À la Friche Belle de Mai, le Festival de Marseille a enchaîné, au cours d’une même soirée, Bell end de Mathilde Invernon et Solas de Candela Capitán, nouvelle icône de la scène barcelonaise. Un voyage à travers les fantasmes et obsessions érotiques, par la fabrication de leurs images et le regard de deux femmes sur leur intrusion dans le quotidien.

Ce fut la soirée de tous les fantasmes et obsessions sexuelles. D’abord, Bell End de Mathilde Invernon, son duo avec Arianna Camilli [notre critique] qui dénonce et détourne les comportements des mâles qui fantasment sur les femmes avec « un regard qui insiste, des soupirs qui durent... », ce mâle qui ne sait que faire de sa testostérone. Bell end, nous apprend la feuille de salle, est l’expression anglaise pour le gland. Mais ce n’est pas tout. Le terme est aussi utilisé pour exprimer son dédain vis-à-vis de personnes que l’on considère comme incapables et primaires. Bref, des « connards », pour reprendre le qualificatif choisi par Invernon.

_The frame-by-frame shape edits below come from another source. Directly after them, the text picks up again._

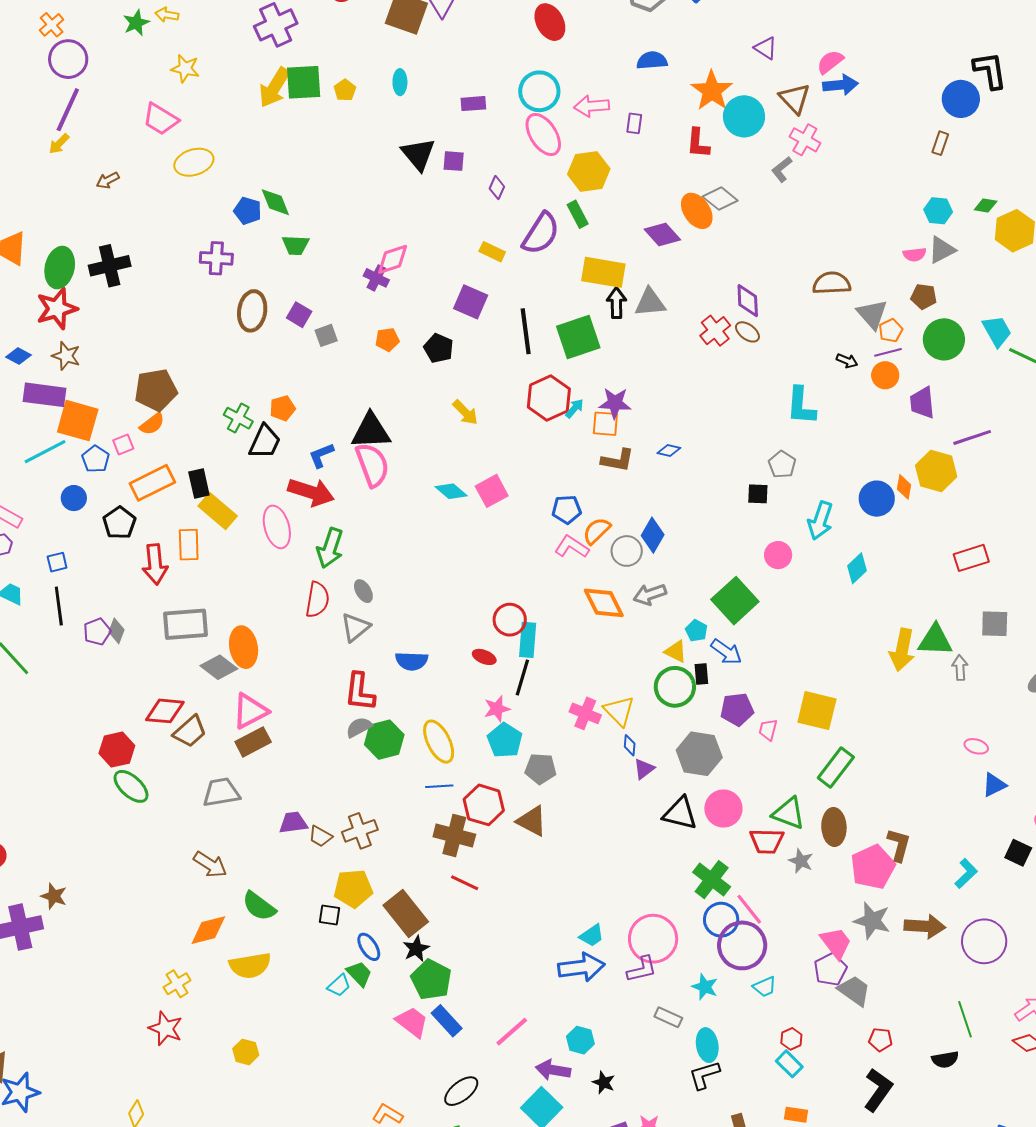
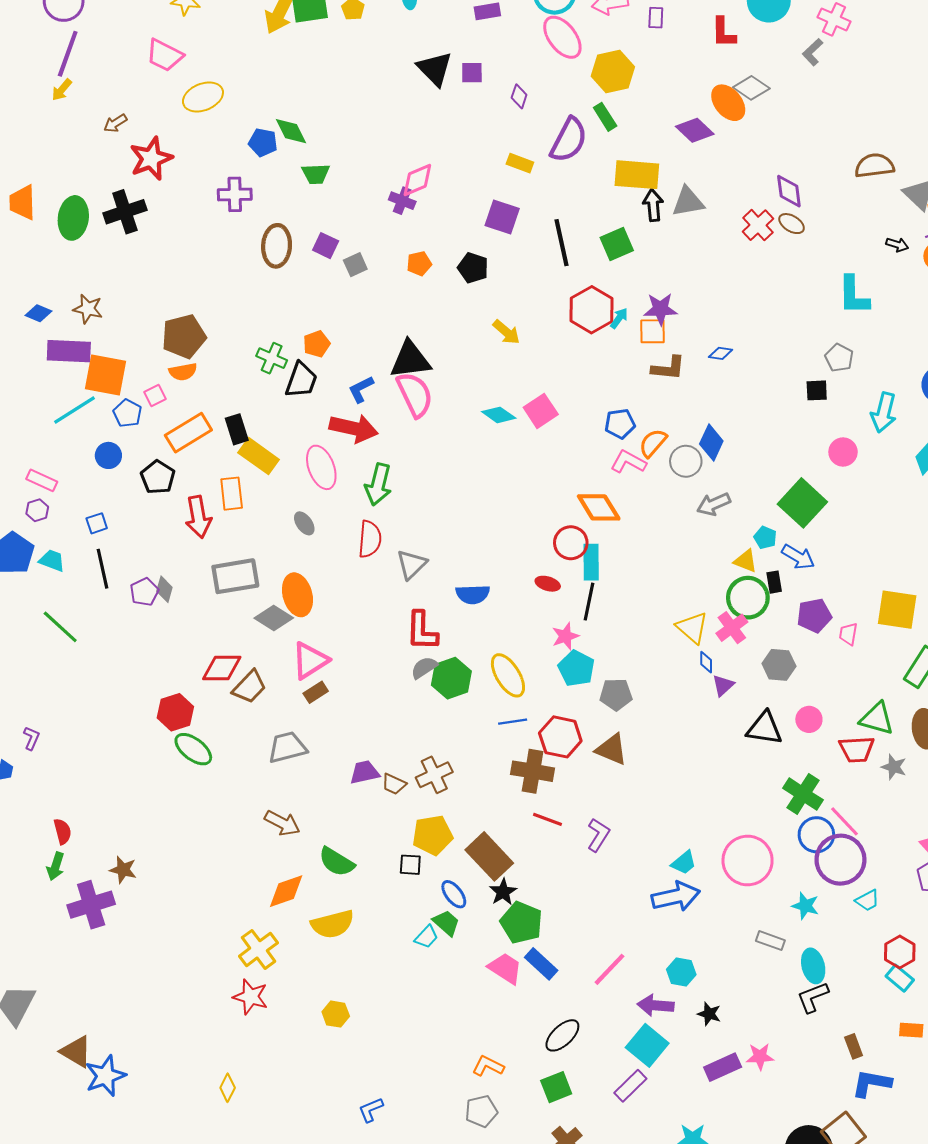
red star: (57, 309) -> (151, 159), moved
green square: (578, 337) -> (617, 244), size x0.7
orange semicircle: (152, 424) -> (183, 372), turned 32
gray ellipse: (363, 591) -> (304, 523), moved
orange diamond: (604, 603) -> (599, 507), moved
pink cross: (585, 713) -> (732, 628), moved, turned 36
brown rectangle: (253, 742) -> (316, 692), size x0.7
gray hexagon: (699, 754) -> (779, 665), size x0.7
pink circle: (723, 809) -> (809, 719), size x0.7
purple L-shape: (642, 969) -> (598, 835), moved, turned -40
yellow cross: (177, 984) -> (259, 949), size x1.4
red hexagon: (791, 1039) -> (900, 952), size x1.4

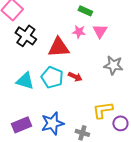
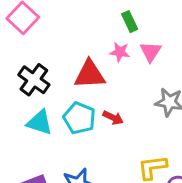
green rectangle: (85, 11) -> (130, 22), turned 40
black cross: (26, 36) -> (34, 80), moved

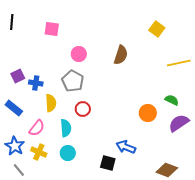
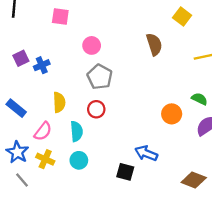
brown semicircle: (121, 55) -> (154, 44), moved, turned -36
purple square: (18, 76) -> (21, 58), moved
gray pentagon: (73, 81) -> (100, 77), moved
blue cross: (36, 83) -> (42, 65), moved, turned -32

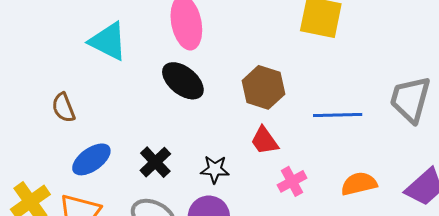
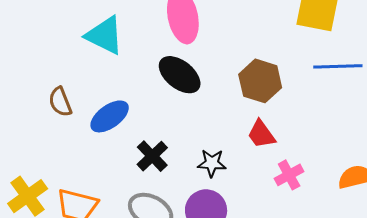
blue line: (338, 115) -> (338, 66), moved
blue ellipse: (91, 159) -> (110, 116), moved

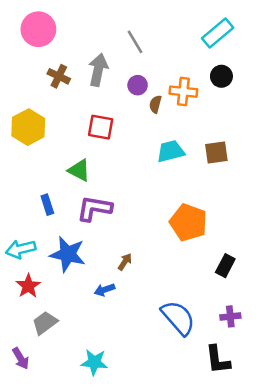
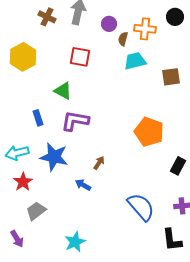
cyan trapezoid: (171, 151) -> (135, 61), moved
blue arrow: (105, 290) -> (83, 185), turned 49
cyan star: (94, 362) -> (75, 242), turned -30

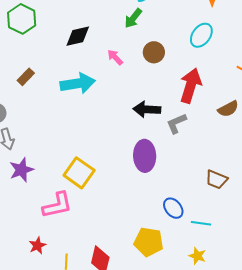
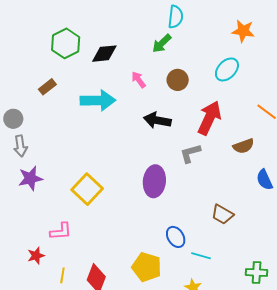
green hexagon: (22, 19) -> (66, 43), moved
black arrow: (147, 109) -> (157, 120), moved
pink L-shape: (57, 205) -> (61, 231), moved, size x0.7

Après cette étude comportementale, cinq femmes en body rose, comme pour illustrer l’image que les « connards » d’Invernon projettent sur les femmes qu’ils croisent dans la rue ou ailleurs, forment le bataillon de danseuses de Candela Capitán. Devant leurs Macbook et leurs Iphones, face aux caméras, le quintette répète inlassablement les mêmes gestes sexuellement suggestifs et stéréotypés, censés flatter les glands en quête de conquêtes. Et pourtant seuls. Seules elles sont, chacune en train de s’agiter aux antipodes des 10000 Gestes de Boris Charmatz (qui jamais ne se répètent). Ici, dix gestes maximum et zéro individualité. Cinq interprètes, certes. Mais une seule image, normée par l’industrie du sexe. Cinq solitudes mécaniques, comme dans une mise en abîme, tel un fantasme de plus.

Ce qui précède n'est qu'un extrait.